In the same style then, here’s a bit reverse function, with a separate magic number calculating template:

#include <stdio.h> #include <stdlib.h> template <typename T, int k> struct Magic { static const T m = ~T(0)/(T(1)+(T(1)<<k)); }; template <typename T, int k> struct RevAux { static inline T f(T n) { T n1 = RevAux<T,k/2>::f(n); return ((n1>>k) & Magic<T,k>::m) | ((n1 & Magic<T,k>::m)<<k); } }; template <typename T> struct RevAux<T,0> { static inline T f(T n) { return n; } }; template <typename T> T rev(T n) { return RevAux<T,4*sizeof(T)>::f(n); } int main(int argc, char *argv[]) { unsigned long n = strtoul(argv[1],NULL,16); printf("%lx %lx\n", n, rev(n)); }

Now, how do we check that the template parameter T is unsigned (otherwise the right shifts are probably going to go wrong)…

A simple optimization is to replace the top level function with:

template <typename T> static inline T rev(T n) { static const int k = 4*sizeof(T); n = RevAux<T,k/2>::f(n); return (n>>k)|(n<<k); }

but GCC seems to have worked that out for itself (compiling gcc 4.4.3 , -O3 -S):

.globl _Z7reversej pushl %ebp movl %esp, %ebp movl 8(%ebp), %eax popl %ebp movl %eax, %edx andl $1431655765, %edx shrl %eax addl %edx, %edx andl $1431655765, %eax orl %eax, %edx movl %edx, %eax andl $858993459, %eax shrl $2, %edx andl $858993459, %edx sall $2, %eax orl %edx, %eax movl %eax, %edx andl $252645135, %edx shrl $4, %eax andl $252645135, %eax sall $4, %edx orl %eax, %edx movl %edx, %eax andl $16711935, %eax shrl $8, %edx sall $8, %eax andl $16711935, %edx orl %edx, %eax rorl $16, %eax ret

This sort of thing isn’t going to work very well if the compiler isn’t up to scratch, but GCC seems to have done it right here.

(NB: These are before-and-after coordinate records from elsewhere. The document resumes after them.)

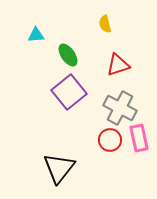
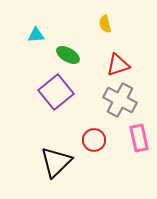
green ellipse: rotated 25 degrees counterclockwise
purple square: moved 13 px left
gray cross: moved 8 px up
red circle: moved 16 px left
black triangle: moved 3 px left, 6 px up; rotated 8 degrees clockwise
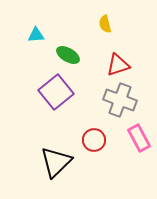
gray cross: rotated 8 degrees counterclockwise
pink rectangle: rotated 16 degrees counterclockwise
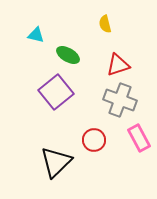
cyan triangle: rotated 18 degrees clockwise
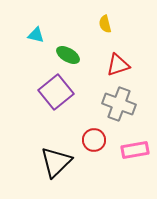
gray cross: moved 1 px left, 4 px down
pink rectangle: moved 4 px left, 12 px down; rotated 72 degrees counterclockwise
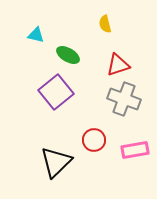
gray cross: moved 5 px right, 5 px up
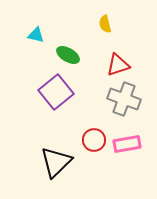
pink rectangle: moved 8 px left, 6 px up
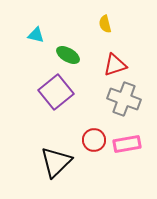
red triangle: moved 3 px left
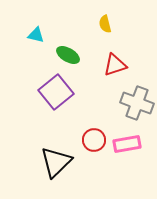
gray cross: moved 13 px right, 4 px down
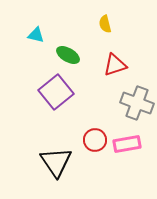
red circle: moved 1 px right
black triangle: rotated 20 degrees counterclockwise
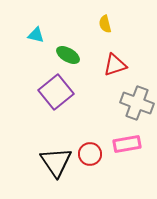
red circle: moved 5 px left, 14 px down
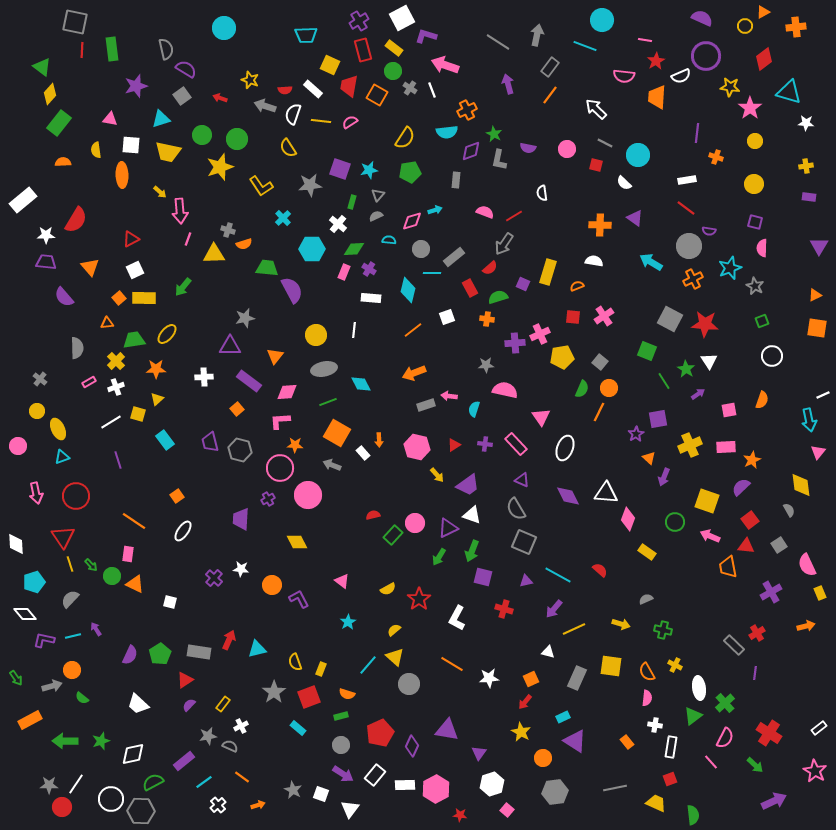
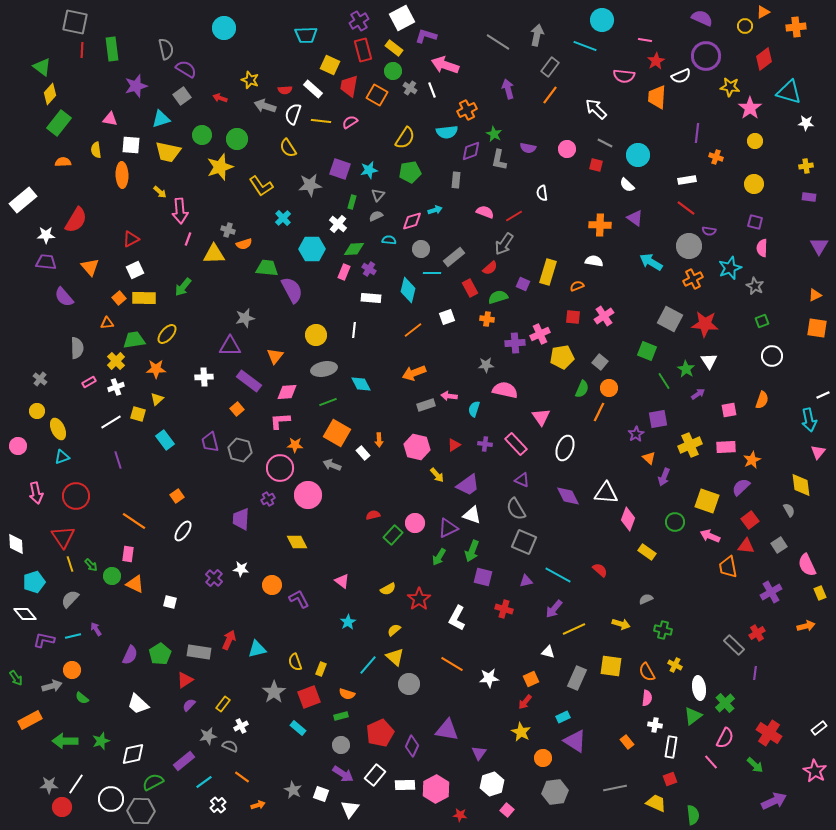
purple arrow at (508, 84): moved 5 px down
white semicircle at (624, 183): moved 3 px right, 2 px down
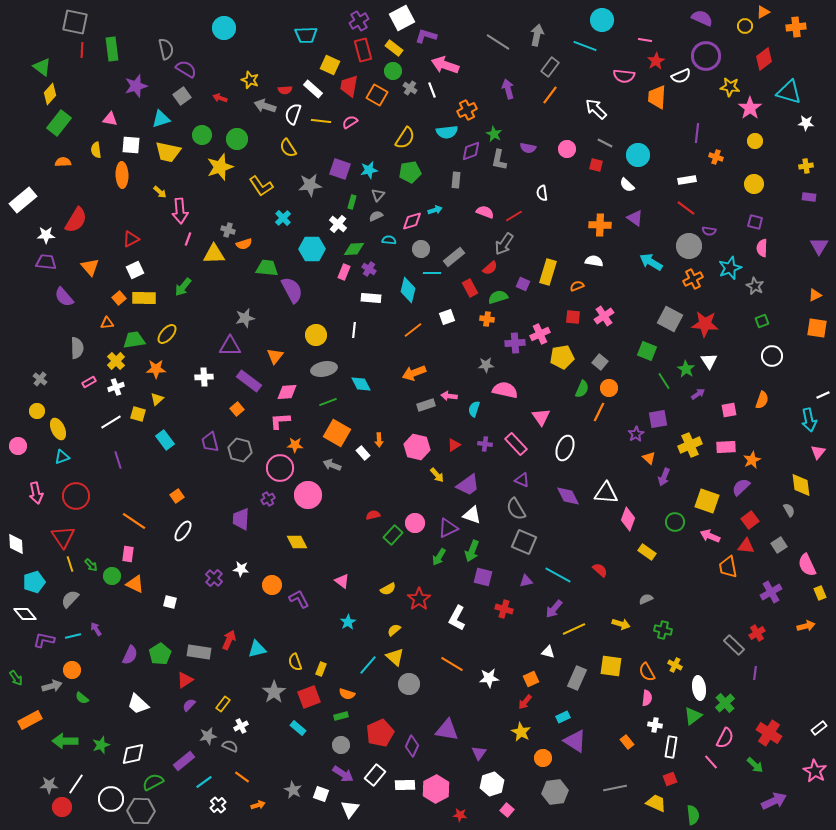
green star at (101, 741): moved 4 px down
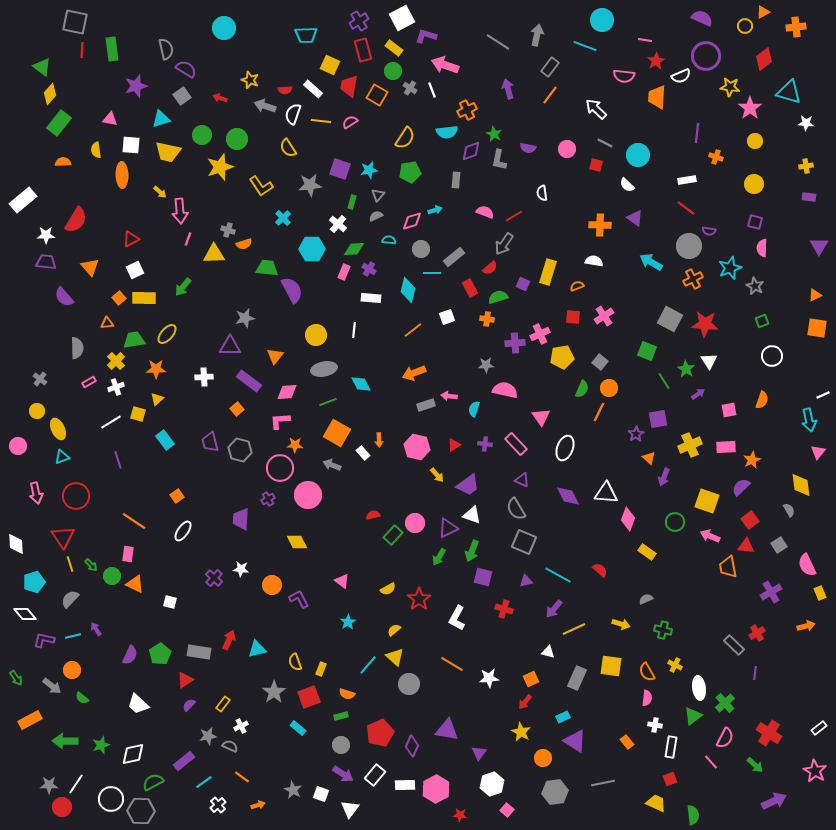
gray arrow at (52, 686): rotated 54 degrees clockwise
gray line at (615, 788): moved 12 px left, 5 px up
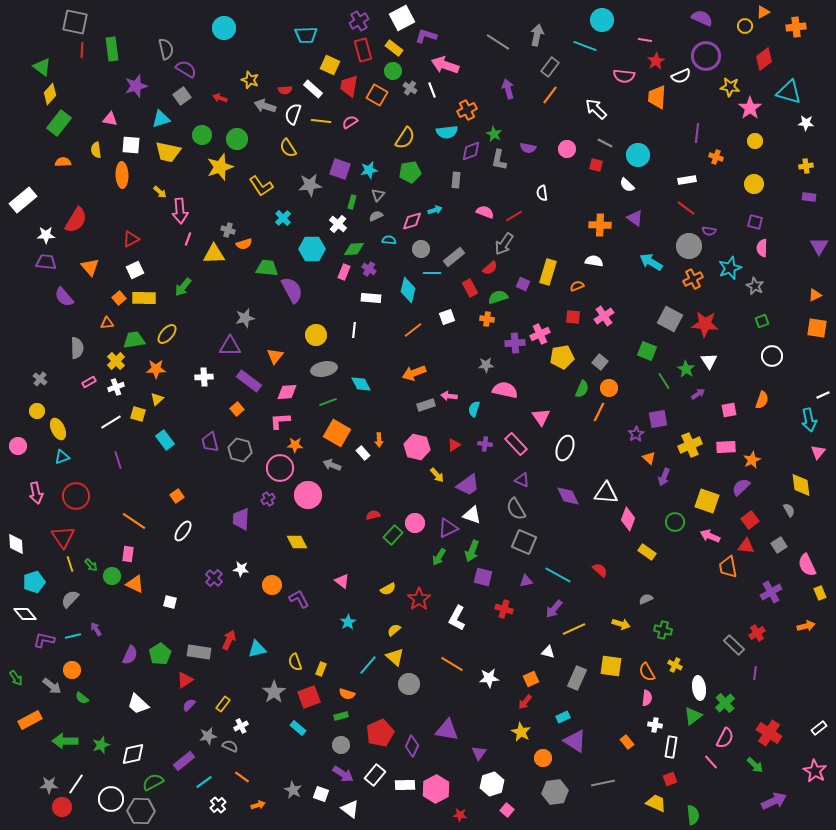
white triangle at (350, 809): rotated 30 degrees counterclockwise
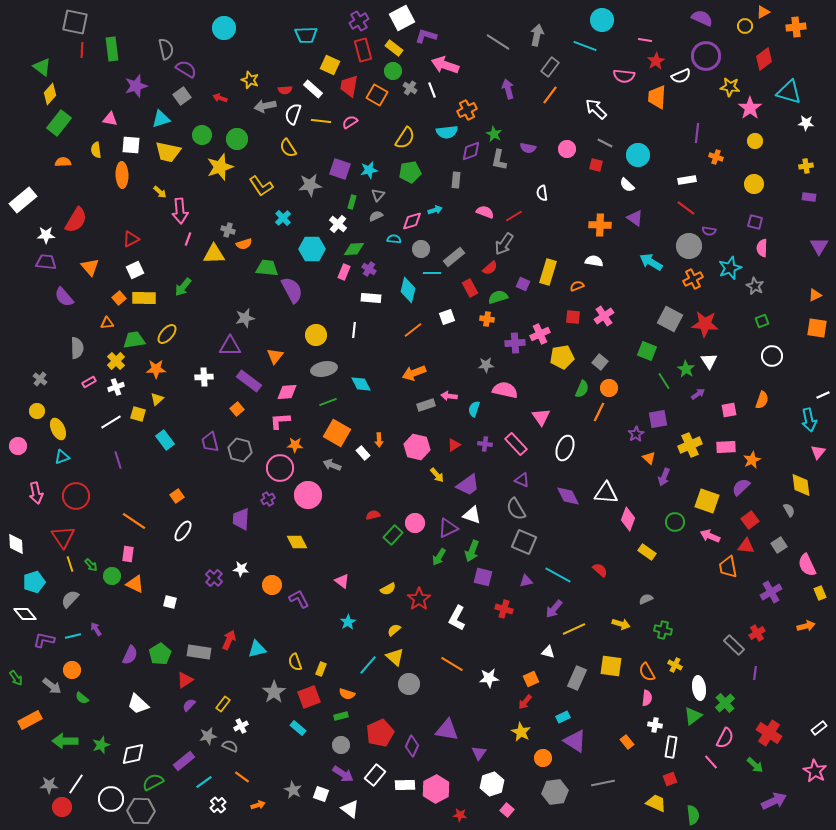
gray arrow at (265, 106): rotated 30 degrees counterclockwise
cyan semicircle at (389, 240): moved 5 px right, 1 px up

There are slightly faster ways to reverse bits using ternary swap (swap top and bottom thirds, recurse), but they need to be more ad hoc unless you have a ternary computer with word length a power of 3, so less amenable to this sort of generic treatment (or at least, it becomes a lot harder).